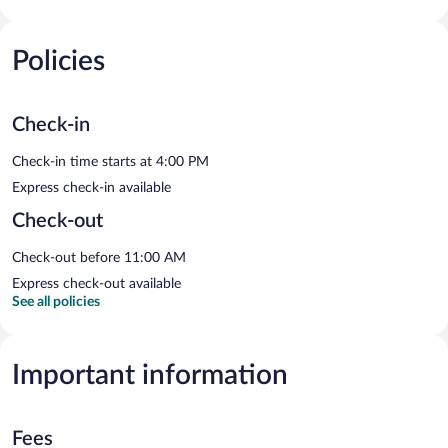
Policies
Check-in
Check-in time starts at 4:00 PM
Express check-in available
Check-out
Check-out before 11:00 AM
Express check-out available
See all policies
Important information
Fees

§ REQUIRED WORK
Scan the records above for the string "Express", then copy each line where it turns up.

§ ANSWER FOR THE TASK
Express check-in available
Express check-out available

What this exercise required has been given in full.